PersonalizationTrainingConfig

Training config for the PERSONALIZATION problem type

KEY TYPE Description
TRAINING_MODE PersonalizationTrainingMode whether to train in production or experimental mode. Defaults to EXP.
ITEM_QUERY_COLUMN str Name of column in the item catalog that will be matched to the query column in the interactions table.
ACTION_TYPES_EXCLUSION_DAYS Dict[str, float] Mapping from action type to number of days for which we exclude previously interacted items from prediction
TEST_ROW_INDICATOR str Column indicating which rows to use for training (TRAIN), validation (VAL) and testing (TEST).
ADD_TIME_FEATURES bool Include interaction time as a feature.
USE_USER_ID_FEATURE bool Use user id as a feature in CTR models.
SESSION_EVENT_TYPES List[str] List of event types to treat as occurrences of sessions.
DOWNSAMPLE_ITEM_POPULARITY_PERCENTILE float Downsample items more popular than this percentile.

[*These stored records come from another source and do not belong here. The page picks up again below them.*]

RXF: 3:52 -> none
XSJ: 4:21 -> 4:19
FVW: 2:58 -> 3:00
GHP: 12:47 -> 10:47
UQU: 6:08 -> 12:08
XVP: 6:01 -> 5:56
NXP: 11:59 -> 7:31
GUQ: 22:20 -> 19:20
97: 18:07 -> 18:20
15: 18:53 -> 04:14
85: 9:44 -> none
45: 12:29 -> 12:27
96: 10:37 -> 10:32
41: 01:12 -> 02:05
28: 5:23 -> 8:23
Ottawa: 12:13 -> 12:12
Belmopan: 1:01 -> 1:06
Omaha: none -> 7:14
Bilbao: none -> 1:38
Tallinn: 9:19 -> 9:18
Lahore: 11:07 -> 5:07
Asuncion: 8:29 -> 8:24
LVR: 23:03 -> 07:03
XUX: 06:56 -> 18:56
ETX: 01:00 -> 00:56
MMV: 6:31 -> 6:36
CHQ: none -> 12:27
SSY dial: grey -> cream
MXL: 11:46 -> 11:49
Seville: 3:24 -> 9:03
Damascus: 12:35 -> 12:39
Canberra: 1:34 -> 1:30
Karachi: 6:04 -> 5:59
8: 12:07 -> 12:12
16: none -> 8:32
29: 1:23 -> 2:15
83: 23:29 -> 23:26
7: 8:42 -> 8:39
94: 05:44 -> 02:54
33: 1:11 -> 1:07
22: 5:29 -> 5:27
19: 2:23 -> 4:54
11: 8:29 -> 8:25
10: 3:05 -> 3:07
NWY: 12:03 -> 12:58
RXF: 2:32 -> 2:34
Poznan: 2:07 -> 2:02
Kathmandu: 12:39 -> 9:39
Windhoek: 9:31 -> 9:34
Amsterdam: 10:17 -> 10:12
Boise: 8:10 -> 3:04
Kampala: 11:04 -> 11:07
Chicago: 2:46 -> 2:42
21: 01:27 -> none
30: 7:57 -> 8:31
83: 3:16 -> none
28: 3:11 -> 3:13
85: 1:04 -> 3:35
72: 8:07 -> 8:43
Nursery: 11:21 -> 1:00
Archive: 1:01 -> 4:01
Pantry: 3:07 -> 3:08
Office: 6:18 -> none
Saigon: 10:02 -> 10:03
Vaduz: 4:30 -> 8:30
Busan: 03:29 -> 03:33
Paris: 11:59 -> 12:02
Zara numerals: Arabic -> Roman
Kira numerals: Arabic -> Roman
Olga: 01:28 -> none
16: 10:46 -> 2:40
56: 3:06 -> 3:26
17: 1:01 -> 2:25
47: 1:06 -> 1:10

COMPUTE_RERANK_METRICS bool Compute metrics based on rerank results.
TEST_SPLIT_ON_LAST_K_ITEMS bool Use last k items instead of global timestamp splits, when validating and testing the model.
MAX_HISTORY_LENGTH int Maximum length of user-item history to include user in training examples.
SESSION_DEDUPE_MINS float Minimum number of minutes between two sessions for a user.
FULL_DATA_RETRAINING bool Train models separately with all the data.
SEQUENTIAL_TRAINING bool Train a mode sequentially through time.
FILTER_HISTORY bool Do not recommend items the user has already interacted with.
TEST_ON_USER_SPLIT bool Use user splits instead of using time splits, when validating and testing the model.
SORT_OBJECTIVE PersonalizationObjective Ranking scheme used to sort models on the metrics page.
TEST_SPLIT int Percent of dataset to use for test data. We support using a range between 6% to 20% of your dataset to use as test data.
TARGET_ACTION_TYPES List[str] List of action types to use as targets for training.
INCLUDE_ITEM_ID_FEATURE bool Add Item-Id to the input features of the model. Applicable for Embedding distance and CTR models.
COMPUTE_SESSION_METRICS bool Evaluate models based on how well they are able to predict the next session of interactions.
OPTIMIZED_EVENT_TYPE str The final event type to optimize for and compute metrics on.
BATCH_SIZE BatchSize Batch size for neural network.
DISABLE_TIMESTAMP_SCALAR_FEATURES bool Exclude timestamp scalar features.
RECENT_DAYS_FOR_TRAINING int Limit training data to a certain latest number of days.
TEST_LAST_ITEMS_LENGTH int Number of items to leave out for each user when using leave k out folds.
DISABLE_TRANSFORMER bool Disable training the transformer algorithm.
TEST_WINDOW_LENGTH_HOURS int Duration (in hours) of most recent time window to use when validating and testing the model.
MIN_ITEM_HISTORY int Minimum number of interactions an item must have to be included in training.
TARGET_ACTION_WEIGHTS Dict[str, float] Dictionary of action types to weights for training.
QUERY_COLUMN str Name of column in the interactions table that represents a natural language query, e.g. 'blue t-shirt'.
DISABLE_GPU boo Disable training on GPU.
DATA_SPLIT_FEATURE_GROUP_TABLE_NAME str Specify the table name of the feature group to export training data with the fold column.
EXPLICIT_TIME_SPLIT bool Sets an explicit time-based test boundary.
TRAINING_START_DATE str Only consider training interaction data after this date. Specified in the timezone of the dataset.
MAX_USER_HISTORY_LEN_PERCENTILE int Filter out users with history length above this percentile.
OBJECTIVE PersonalizationObjective Ranking scheme used to select final best model.
DROPOUT_RATE int Dropout rate for neural network.